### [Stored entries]
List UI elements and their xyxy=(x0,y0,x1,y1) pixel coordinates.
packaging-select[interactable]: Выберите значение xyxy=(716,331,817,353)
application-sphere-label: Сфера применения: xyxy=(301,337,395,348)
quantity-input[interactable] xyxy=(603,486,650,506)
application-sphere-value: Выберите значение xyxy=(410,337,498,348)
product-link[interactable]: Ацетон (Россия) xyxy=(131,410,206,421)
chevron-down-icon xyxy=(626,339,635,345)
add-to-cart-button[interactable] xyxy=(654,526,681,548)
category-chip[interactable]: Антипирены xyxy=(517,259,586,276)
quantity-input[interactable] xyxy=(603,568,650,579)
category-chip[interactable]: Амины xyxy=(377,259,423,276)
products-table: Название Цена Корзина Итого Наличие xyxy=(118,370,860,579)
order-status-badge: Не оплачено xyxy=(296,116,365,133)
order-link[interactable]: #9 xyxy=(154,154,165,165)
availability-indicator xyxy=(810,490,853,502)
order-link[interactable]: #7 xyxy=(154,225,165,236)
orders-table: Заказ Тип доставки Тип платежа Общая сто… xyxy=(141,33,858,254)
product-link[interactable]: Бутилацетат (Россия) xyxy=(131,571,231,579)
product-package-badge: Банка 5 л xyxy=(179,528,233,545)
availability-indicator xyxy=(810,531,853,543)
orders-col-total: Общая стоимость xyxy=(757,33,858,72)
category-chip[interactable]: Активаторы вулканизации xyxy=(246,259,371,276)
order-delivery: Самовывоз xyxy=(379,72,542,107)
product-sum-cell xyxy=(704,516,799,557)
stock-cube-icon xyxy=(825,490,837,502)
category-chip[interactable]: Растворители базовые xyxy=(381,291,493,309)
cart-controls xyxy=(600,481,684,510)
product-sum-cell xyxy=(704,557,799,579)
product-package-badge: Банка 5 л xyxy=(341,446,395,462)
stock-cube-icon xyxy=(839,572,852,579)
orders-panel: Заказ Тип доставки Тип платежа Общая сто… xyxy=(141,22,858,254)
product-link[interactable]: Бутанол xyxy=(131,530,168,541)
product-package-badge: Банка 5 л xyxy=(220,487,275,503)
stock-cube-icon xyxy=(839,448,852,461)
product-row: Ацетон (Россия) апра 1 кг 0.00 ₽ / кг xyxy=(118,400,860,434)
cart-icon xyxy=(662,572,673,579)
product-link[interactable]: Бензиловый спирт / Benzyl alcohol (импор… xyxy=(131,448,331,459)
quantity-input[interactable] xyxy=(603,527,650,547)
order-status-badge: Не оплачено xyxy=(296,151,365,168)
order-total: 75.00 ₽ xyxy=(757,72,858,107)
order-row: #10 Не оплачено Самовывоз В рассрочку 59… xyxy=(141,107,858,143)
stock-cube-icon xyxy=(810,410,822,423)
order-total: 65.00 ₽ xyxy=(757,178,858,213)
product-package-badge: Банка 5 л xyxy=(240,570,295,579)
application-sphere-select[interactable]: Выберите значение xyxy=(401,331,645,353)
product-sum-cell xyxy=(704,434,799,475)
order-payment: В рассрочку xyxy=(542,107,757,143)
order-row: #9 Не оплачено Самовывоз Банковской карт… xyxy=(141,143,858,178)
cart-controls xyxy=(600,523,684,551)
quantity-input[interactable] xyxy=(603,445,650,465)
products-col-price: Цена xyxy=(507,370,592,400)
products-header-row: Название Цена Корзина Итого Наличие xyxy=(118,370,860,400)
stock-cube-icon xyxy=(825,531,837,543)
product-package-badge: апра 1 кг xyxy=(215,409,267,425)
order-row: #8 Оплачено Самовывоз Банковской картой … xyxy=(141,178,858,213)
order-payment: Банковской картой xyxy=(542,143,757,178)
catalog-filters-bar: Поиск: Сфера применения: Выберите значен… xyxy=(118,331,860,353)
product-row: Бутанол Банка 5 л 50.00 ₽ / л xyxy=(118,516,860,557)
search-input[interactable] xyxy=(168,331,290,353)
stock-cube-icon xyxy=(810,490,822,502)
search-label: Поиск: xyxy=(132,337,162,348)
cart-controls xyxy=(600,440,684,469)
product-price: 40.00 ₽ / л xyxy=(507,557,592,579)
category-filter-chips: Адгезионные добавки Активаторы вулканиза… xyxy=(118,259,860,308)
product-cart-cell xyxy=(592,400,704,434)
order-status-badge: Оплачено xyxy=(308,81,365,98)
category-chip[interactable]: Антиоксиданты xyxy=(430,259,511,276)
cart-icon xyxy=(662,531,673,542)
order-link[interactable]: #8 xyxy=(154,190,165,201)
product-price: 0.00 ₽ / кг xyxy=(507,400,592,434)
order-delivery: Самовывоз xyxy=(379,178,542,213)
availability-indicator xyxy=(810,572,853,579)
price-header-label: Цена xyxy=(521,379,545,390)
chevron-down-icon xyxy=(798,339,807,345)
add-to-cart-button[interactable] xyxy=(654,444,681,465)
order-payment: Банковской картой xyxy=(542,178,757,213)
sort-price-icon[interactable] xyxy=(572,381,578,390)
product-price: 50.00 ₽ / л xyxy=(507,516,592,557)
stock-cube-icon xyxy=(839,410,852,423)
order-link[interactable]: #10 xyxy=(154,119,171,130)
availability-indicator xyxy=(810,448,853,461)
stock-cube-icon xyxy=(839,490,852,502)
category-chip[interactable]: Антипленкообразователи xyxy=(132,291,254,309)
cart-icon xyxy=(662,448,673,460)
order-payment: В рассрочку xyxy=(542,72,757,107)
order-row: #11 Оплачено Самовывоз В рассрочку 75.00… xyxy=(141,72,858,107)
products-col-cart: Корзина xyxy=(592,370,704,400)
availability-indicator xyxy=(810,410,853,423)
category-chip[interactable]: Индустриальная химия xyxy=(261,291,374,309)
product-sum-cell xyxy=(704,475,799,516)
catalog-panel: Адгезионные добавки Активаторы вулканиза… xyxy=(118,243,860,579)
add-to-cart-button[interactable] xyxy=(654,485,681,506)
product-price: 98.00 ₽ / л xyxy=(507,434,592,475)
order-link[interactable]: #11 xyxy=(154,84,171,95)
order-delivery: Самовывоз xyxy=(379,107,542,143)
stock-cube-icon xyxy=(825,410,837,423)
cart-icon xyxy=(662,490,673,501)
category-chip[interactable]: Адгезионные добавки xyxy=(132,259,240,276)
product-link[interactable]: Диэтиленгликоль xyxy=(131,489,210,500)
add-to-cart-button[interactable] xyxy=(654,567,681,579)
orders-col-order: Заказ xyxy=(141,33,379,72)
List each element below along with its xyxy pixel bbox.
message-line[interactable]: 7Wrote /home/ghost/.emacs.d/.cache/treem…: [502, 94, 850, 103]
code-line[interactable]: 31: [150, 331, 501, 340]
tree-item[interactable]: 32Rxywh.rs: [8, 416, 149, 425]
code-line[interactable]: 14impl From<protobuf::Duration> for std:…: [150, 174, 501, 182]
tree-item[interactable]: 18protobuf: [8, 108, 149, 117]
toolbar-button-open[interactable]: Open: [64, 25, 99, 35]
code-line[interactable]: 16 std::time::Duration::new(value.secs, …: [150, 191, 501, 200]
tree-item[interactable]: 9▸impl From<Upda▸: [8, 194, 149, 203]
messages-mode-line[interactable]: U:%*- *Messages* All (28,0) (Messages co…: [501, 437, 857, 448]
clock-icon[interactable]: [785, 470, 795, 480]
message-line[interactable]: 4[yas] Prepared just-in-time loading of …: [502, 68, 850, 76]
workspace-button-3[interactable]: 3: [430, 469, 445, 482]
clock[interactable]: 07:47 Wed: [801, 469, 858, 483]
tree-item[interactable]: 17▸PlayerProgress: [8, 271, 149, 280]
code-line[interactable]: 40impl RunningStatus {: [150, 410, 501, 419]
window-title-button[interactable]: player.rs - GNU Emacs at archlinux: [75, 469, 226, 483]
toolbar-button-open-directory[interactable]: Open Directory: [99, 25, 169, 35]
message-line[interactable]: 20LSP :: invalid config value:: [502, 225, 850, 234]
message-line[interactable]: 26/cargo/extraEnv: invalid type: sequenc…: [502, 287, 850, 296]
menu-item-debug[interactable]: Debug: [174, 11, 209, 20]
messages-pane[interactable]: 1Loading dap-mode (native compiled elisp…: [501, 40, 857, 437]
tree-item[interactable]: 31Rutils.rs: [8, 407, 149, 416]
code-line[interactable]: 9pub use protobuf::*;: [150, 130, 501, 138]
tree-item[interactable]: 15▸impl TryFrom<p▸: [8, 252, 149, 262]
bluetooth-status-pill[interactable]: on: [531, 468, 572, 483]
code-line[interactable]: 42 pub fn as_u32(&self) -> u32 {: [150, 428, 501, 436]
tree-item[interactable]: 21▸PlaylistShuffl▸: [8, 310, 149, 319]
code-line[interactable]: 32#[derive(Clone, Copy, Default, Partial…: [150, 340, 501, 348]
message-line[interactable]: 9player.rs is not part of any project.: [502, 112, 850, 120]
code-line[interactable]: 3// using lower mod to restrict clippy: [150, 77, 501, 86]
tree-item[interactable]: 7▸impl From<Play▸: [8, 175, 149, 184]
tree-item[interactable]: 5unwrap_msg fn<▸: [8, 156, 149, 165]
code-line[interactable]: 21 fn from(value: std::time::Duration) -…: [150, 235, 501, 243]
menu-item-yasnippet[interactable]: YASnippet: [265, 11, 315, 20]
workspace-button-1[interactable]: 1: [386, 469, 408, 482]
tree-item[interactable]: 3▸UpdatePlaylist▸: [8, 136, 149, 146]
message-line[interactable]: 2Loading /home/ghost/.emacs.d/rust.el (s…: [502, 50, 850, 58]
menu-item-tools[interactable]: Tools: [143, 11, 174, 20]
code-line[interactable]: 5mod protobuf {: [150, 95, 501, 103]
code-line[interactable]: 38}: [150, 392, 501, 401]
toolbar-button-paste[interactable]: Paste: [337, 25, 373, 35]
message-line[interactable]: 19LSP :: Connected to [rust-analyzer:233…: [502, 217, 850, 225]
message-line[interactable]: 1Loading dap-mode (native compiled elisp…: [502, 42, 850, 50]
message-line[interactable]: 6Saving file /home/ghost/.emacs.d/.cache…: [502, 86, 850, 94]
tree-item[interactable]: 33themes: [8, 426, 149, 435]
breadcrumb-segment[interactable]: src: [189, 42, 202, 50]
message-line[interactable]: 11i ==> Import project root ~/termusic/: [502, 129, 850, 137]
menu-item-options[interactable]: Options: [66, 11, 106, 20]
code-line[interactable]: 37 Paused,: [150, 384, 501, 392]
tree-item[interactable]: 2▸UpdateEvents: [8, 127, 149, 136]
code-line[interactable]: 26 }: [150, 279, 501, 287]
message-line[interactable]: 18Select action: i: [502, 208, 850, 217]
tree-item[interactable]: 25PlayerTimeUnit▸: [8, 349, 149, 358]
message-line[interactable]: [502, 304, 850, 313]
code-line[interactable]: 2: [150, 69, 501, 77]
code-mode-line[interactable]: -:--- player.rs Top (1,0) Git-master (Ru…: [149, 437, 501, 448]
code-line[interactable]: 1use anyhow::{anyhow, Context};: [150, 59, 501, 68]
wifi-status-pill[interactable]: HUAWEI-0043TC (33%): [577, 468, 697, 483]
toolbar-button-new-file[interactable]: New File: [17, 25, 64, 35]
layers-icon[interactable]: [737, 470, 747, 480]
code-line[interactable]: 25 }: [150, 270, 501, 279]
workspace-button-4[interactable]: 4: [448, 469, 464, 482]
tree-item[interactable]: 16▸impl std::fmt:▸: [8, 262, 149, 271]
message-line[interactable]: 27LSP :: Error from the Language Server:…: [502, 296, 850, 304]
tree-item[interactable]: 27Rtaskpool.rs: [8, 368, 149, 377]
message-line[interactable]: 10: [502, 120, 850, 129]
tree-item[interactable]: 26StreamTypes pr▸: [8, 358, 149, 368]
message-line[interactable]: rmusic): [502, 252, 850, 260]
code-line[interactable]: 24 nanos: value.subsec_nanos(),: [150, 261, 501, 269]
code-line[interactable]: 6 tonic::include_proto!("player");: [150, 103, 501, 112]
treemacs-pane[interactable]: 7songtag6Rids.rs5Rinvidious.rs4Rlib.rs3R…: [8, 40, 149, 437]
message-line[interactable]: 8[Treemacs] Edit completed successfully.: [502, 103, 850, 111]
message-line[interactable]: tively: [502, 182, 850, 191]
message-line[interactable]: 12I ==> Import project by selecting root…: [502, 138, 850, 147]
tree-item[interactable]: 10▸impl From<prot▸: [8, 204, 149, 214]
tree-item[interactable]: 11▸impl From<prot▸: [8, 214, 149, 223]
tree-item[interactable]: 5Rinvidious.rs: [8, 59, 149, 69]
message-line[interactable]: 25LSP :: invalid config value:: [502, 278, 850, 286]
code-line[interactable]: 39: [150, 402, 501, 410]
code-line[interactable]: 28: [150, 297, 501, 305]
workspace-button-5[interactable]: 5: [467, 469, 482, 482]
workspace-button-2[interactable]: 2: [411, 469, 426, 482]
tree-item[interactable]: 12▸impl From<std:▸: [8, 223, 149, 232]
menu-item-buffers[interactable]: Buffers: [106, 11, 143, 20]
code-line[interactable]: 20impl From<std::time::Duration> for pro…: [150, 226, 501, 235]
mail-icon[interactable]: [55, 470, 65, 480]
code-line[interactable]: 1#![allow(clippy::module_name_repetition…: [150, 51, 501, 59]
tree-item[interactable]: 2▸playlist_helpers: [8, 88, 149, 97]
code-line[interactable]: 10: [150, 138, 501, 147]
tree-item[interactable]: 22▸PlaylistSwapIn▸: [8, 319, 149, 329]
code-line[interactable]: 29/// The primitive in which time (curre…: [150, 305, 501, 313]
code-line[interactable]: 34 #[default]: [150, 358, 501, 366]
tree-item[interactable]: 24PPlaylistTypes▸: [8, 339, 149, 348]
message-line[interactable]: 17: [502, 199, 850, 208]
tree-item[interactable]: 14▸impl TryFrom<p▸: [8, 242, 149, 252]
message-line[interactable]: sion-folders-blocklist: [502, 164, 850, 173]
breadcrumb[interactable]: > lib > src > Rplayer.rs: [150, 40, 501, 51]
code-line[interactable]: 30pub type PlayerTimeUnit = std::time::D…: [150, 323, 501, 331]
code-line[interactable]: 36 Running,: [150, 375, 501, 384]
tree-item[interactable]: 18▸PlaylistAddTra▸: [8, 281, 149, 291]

### [WHAT NEEDS TO BE DONE]
Each line of the entries holding the string "cube" should be found and copied.

### [REPLY]
stock-cube-icon xyxy=(825,490,837,502)
stock-cube-icon xyxy=(839,572,852,579)
stock-cube-icon xyxy=(839,448,852,461)
stock-cube-icon xyxy=(810,410,822,423)
stock-cube-icon xyxy=(825,531,837,543)
stock-cube-icon xyxy=(810,490,822,502)
stock-cube-icon xyxy=(839,410,852,423)
stock-cube-icon xyxy=(839,490,852,502)
stock-cube-icon xyxy=(825,410,837,423)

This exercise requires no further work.